**Exercise requirements**
Return the records as they stand. No picture is to be included.

**Available data**
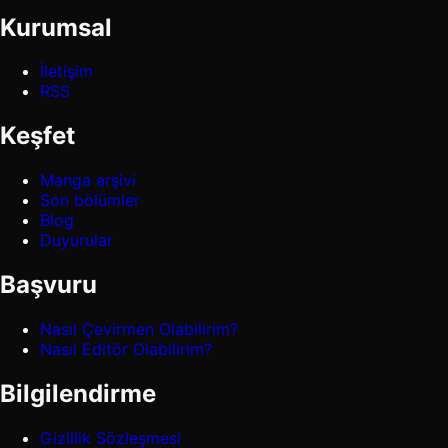
Kurumsal
İletişim
RSS
Keşfet
Manga arşivi
Son bölümler
Blog
Duyurular
Başvuru
Nasıl Çevirmen Olabilirim?
Nasıl Editör Olabilirim?
Bilgilendirme
Gizlilik Sözleşmesi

**Task response**
Kurumsal
İletişim
RSS
Keşfet
Manga arşivi
Son bölümler
Blog
Duyurular
Başvuru
Nasıl Çevirmen Olabilirim?
Nasıl Editör Olabilirim?
Bilgilendirme
Gizlilik Sözleşmesi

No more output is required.